(Collected data)
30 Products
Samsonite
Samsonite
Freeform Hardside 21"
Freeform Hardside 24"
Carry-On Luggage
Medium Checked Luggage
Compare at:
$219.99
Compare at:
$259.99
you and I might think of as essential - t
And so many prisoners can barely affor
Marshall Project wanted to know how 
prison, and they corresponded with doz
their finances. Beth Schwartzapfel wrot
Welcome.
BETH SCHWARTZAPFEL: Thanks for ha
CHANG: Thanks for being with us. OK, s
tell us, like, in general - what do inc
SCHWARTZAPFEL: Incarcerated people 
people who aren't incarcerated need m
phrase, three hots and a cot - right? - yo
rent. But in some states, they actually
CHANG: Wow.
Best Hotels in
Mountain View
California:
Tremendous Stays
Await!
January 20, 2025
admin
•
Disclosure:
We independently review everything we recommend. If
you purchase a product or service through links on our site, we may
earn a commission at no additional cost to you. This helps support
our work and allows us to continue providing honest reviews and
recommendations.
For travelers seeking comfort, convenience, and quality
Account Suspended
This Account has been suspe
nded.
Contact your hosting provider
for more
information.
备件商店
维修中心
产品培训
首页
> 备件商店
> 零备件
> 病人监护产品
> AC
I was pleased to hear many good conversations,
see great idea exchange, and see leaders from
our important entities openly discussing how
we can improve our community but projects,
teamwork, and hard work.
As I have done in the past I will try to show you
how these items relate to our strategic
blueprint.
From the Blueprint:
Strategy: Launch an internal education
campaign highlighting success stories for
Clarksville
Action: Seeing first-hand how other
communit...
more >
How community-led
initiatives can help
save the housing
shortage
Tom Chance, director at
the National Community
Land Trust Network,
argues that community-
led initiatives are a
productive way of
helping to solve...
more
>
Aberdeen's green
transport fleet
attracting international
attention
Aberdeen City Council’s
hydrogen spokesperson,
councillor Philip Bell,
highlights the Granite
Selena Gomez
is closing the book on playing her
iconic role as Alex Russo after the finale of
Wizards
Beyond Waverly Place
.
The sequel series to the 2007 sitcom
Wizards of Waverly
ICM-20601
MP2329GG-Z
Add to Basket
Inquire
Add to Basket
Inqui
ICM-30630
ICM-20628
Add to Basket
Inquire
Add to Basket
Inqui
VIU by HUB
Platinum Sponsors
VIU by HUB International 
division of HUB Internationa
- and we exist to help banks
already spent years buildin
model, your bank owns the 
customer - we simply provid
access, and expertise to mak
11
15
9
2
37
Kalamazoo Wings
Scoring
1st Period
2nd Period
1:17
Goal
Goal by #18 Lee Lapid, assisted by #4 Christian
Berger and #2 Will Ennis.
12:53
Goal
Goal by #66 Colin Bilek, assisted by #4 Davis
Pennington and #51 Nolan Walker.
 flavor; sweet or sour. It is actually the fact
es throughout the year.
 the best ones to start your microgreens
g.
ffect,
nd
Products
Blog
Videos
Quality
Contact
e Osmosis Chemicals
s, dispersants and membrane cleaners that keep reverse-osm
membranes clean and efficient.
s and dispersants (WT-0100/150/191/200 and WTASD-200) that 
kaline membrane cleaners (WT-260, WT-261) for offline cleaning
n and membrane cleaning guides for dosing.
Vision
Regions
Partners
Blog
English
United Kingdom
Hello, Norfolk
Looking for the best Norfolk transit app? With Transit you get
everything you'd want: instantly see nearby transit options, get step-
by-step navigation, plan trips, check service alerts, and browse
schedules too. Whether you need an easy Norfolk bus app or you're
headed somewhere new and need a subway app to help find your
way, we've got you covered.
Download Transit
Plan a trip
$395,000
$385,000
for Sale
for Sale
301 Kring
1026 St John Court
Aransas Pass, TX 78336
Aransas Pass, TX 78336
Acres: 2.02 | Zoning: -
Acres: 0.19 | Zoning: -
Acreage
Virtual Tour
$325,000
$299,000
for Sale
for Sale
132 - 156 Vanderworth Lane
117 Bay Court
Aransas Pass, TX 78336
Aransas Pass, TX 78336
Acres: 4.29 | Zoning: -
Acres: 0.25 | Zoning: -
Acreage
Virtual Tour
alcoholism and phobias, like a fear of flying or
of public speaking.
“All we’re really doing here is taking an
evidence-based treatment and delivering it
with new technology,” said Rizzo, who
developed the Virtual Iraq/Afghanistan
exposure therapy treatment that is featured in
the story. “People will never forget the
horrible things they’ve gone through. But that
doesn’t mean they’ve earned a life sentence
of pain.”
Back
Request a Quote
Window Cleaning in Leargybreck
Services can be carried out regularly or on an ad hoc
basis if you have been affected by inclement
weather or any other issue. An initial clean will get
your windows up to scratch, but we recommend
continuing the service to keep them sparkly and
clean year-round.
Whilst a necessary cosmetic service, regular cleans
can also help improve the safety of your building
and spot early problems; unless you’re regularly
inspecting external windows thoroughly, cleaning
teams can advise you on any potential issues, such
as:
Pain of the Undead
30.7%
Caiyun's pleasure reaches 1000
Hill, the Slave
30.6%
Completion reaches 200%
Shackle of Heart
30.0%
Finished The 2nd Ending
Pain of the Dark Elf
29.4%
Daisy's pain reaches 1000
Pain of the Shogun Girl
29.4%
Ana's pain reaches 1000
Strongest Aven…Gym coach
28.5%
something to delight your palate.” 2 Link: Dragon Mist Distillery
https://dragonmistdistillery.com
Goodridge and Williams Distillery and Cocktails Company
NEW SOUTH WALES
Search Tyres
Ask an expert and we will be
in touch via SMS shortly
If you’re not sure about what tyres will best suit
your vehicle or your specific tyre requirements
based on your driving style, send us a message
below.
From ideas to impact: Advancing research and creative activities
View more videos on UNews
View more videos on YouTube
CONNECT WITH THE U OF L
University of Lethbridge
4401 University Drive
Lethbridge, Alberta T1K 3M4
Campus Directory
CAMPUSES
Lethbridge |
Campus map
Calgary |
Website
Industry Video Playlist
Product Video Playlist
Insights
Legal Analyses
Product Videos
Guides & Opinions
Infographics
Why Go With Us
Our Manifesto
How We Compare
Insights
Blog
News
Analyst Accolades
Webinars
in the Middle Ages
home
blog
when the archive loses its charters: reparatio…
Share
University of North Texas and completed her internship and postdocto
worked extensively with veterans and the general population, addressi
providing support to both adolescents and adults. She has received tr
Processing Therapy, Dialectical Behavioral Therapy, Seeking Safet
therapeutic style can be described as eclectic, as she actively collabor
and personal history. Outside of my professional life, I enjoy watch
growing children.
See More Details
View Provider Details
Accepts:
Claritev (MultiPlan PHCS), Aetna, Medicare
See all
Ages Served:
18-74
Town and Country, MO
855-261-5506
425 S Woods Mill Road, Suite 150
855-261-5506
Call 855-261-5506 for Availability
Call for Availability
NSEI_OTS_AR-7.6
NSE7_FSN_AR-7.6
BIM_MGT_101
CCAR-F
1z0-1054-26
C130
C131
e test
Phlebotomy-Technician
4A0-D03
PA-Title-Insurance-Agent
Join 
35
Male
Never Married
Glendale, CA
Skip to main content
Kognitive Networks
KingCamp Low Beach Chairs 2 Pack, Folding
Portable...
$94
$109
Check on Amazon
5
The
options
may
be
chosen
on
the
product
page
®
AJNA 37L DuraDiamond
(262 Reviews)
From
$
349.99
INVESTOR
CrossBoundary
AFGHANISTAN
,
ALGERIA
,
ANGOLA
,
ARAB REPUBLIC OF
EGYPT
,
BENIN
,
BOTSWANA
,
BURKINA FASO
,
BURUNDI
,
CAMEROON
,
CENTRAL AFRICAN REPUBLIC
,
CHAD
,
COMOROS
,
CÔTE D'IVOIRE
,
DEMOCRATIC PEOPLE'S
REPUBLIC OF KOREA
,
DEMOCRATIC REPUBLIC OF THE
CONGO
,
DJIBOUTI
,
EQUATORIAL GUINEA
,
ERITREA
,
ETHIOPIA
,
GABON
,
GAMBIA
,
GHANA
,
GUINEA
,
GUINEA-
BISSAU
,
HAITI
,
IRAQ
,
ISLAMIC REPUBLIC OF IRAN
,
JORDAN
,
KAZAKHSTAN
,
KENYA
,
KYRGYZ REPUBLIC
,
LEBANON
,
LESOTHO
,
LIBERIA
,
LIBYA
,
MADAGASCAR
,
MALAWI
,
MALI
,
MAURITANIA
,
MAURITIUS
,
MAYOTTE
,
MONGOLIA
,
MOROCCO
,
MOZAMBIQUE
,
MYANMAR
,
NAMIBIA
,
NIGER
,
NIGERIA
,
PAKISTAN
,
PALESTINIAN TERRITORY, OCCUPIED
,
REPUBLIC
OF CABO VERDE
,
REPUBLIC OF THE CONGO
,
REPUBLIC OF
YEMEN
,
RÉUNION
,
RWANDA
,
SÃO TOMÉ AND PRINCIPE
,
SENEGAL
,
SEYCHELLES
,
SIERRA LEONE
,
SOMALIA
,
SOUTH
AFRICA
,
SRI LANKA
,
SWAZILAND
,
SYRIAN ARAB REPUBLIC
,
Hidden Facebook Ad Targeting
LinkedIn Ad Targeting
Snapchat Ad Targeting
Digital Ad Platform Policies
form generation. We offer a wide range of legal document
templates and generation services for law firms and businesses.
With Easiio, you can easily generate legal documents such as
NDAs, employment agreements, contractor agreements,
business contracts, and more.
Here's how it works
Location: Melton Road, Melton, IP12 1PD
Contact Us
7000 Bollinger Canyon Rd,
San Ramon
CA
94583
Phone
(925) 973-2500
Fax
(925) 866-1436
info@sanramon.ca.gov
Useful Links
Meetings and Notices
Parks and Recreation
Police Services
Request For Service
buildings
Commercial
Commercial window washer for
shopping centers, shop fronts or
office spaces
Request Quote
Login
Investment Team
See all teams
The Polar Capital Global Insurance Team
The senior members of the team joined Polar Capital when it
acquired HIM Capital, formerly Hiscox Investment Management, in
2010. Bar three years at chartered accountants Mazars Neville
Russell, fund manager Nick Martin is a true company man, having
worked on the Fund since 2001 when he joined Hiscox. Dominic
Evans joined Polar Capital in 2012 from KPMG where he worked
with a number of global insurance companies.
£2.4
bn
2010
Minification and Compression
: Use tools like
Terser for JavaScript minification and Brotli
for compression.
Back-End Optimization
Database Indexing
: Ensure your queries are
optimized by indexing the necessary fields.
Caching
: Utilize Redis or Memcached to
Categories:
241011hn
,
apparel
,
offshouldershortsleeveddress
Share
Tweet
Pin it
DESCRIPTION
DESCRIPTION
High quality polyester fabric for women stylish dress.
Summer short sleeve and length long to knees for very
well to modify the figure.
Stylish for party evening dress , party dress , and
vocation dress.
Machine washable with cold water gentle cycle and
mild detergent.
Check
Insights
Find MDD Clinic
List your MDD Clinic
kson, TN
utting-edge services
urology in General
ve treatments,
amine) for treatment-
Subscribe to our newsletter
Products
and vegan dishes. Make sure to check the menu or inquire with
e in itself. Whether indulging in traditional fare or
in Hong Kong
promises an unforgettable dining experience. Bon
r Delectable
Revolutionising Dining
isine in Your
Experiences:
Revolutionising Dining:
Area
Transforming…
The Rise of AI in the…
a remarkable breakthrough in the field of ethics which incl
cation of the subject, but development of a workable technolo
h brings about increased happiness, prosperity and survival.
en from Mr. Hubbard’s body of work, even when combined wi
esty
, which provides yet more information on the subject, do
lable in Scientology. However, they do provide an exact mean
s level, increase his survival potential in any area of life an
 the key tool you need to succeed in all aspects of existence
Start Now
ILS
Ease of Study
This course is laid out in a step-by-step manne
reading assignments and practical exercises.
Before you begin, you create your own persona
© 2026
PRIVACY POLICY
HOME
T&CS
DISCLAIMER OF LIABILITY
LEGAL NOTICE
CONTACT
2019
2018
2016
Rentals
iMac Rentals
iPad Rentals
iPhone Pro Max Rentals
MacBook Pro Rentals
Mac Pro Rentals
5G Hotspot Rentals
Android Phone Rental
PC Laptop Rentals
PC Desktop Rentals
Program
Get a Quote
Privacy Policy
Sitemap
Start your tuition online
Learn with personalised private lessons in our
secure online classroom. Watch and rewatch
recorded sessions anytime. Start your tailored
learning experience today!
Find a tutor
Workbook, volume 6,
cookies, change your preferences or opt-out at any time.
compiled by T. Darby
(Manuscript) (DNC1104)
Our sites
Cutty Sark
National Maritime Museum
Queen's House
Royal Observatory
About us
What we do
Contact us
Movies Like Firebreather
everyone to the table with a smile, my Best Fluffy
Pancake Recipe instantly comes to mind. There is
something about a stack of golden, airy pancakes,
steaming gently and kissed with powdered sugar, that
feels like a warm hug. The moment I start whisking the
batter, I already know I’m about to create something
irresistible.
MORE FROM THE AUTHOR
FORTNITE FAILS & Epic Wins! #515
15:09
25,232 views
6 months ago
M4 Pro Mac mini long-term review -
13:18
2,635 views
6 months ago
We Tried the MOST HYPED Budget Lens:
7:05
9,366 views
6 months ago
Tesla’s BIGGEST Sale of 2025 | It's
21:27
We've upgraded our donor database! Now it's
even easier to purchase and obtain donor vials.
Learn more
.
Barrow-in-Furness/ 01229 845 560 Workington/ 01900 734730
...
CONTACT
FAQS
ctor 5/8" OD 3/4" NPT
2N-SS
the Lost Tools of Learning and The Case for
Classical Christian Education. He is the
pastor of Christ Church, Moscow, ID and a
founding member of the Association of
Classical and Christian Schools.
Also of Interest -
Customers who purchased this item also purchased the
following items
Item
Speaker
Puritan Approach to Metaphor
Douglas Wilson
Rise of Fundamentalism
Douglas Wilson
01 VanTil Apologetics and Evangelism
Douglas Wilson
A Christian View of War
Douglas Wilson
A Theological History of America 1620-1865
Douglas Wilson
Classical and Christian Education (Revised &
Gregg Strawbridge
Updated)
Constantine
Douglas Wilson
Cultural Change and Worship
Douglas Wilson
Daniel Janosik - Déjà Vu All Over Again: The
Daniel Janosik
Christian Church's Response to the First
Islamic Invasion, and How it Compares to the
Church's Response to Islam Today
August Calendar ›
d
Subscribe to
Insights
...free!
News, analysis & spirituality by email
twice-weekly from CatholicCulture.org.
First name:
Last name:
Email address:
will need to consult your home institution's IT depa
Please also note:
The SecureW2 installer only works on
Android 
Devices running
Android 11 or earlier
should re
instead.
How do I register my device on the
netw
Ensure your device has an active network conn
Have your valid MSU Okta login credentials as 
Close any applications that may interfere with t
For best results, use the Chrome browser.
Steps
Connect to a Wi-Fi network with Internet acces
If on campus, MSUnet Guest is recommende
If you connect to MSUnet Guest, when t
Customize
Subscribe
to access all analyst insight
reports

Exercise description: Wherever "Church" occurs in the entries above, copy the line it sits on.

Task result:
pastor of Christ Church, Moscow, ID and a
Christian Church's Response to the First
Church's Response to Islam Today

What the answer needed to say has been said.